A strength of this study is that we used a longitudinal model to analyze health-related quality of life scores over time. To our knowledge, this is the first time that the GERD-HRQL questionnaire is employed in a longitudinal study using beta GEE analysis. As opposed to pure cross-sectional studies, longitudinal studies with repeated measurements taken over time are more reliable in establishing causality.[26] Waiting for a randomized clinical trial, the present study may provide some indications to surgeons and patients for selecting the most suitable laparoscopic antireflux procedure. The study sample size was sufficient to produce a narrow OR CI that did not encompass the clinical significance. The possible residual selection bias of our propensity-matched analysis was further mitigated by the fact that we have compared LTF to the LINX and not to the Nissen, a procedure that we usually reserve to patients with advanced GERD. In addition, we used similar criteria of exclusion from the study for both procedures.

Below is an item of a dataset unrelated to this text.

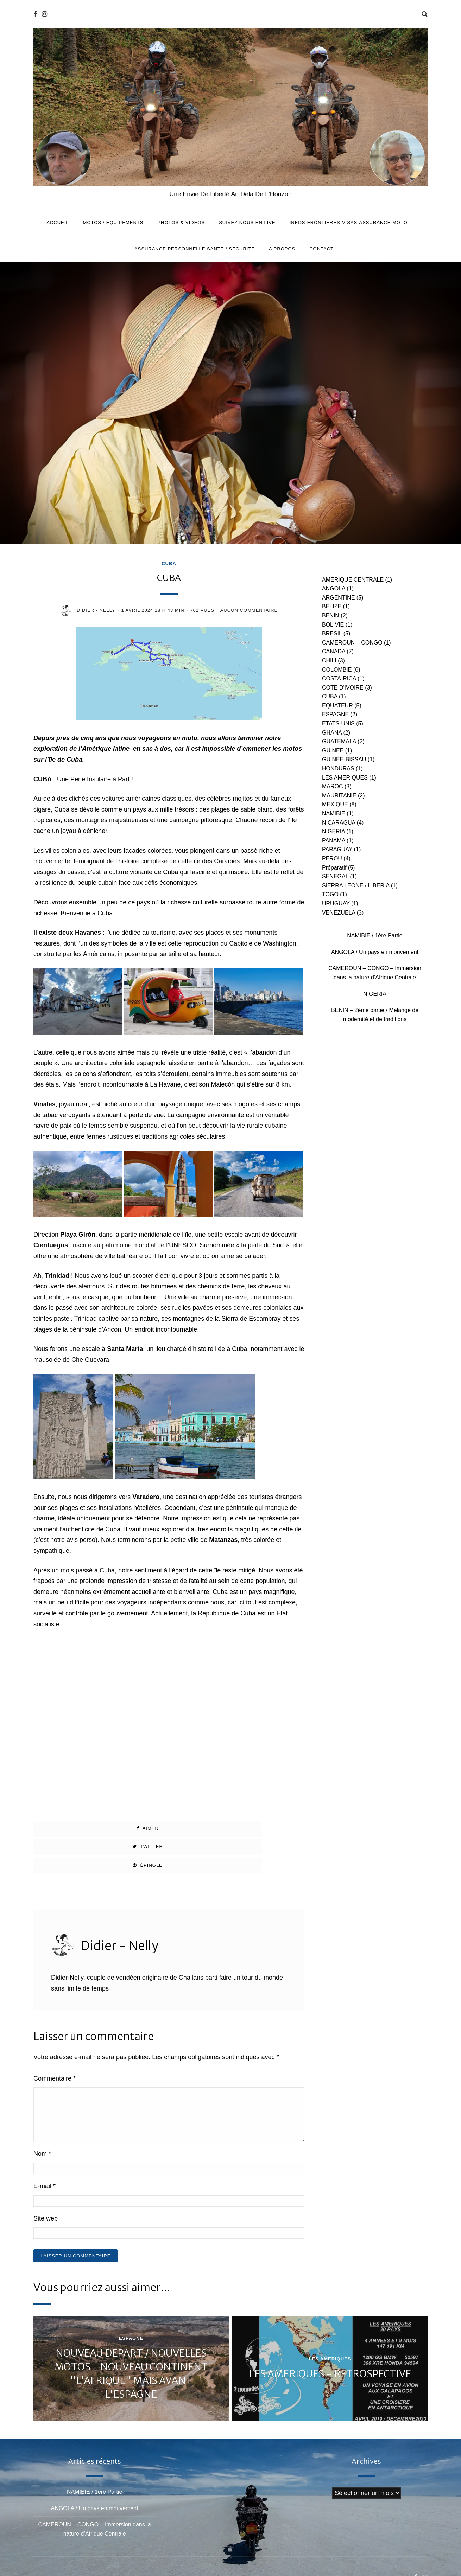 This screenshot has width=461, height=2576. Describe the element at coordinates (335, 714) in the screenshot. I see `ESPAGNE` at that location.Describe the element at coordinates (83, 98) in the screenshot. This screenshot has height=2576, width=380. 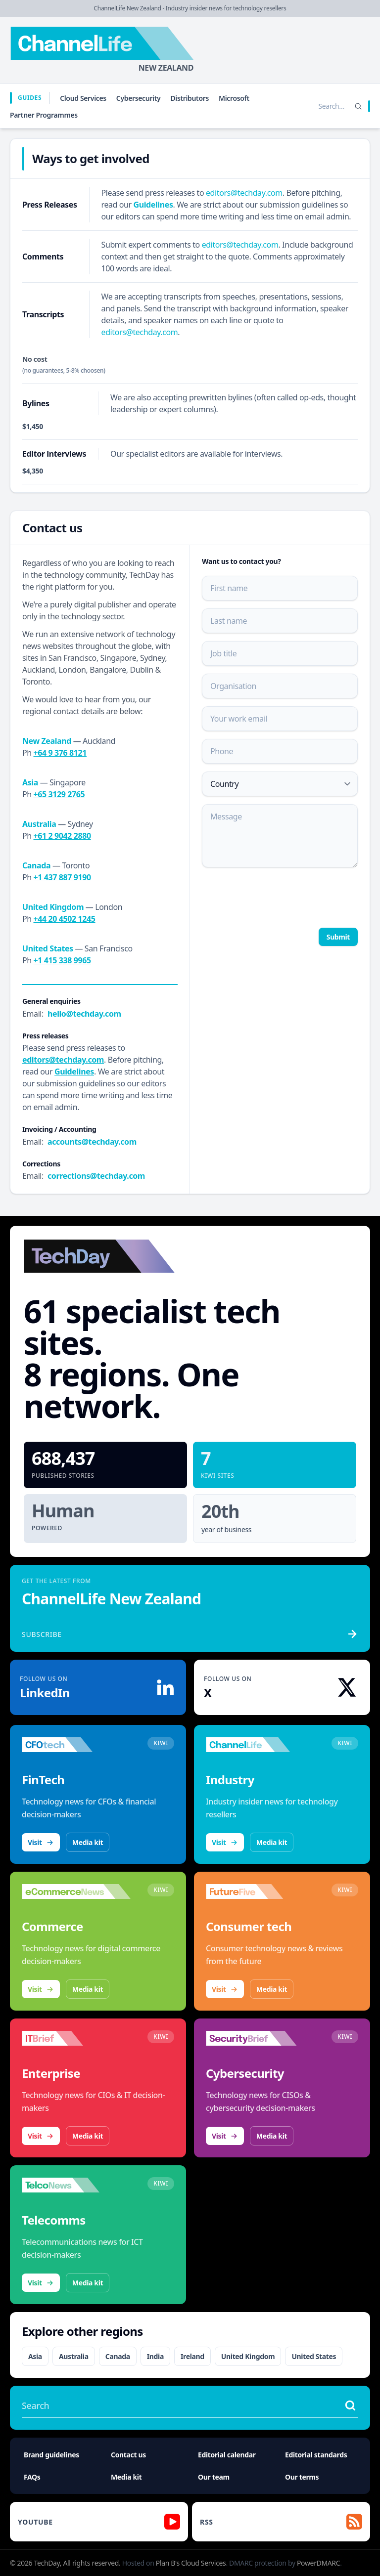
I see `Cloud Services` at that location.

Limitations of this study are that the GERD-HRQL is a validated, but still subjective test, and the LINX procedures were not standardized regarding crural repair. Hidden bias typical of an observational study cannot be excluded due to unmeasured and unmeasurable confounding factors. The PS model could be biased, and we did not consider possible measurable time-dependant confounders. Despite the sensitivity analysis showed negligible residual bias, we need to be cautious in interpreting the overall study results.
5. Conclusions
Both LTF and LINX can be safely offered as a first choice surgical option in patients with early stage GERD. However, a randomized clinical trial would be required to demonstrate the equivalence of the 2 procedures. Compared to fundoplication, LINX appears to be a simple, standardized, and easily reversible procedure that does not alter gastric anatomy; operative time is shorter but the cost of the device should be considered. Further research is needed to investigate correlation between longitudinal quality of life data with objective long-term outcome of these procedures.
Footnotes
Abbreviations: GEE = generalized estimating equation, GERD = gastro-esophageal reflux disease, GERD-HRQL = Gastro-Esophageal Reflux Disease-Health Related Quality of Life, LTF = laparoscopic Toupet fundoplication, PPI = proton pump inhibitors, PS = propensity score.
LB has been consultant for Torax Medical Inc.
The authors have no funding and conflicts of interest to disclose.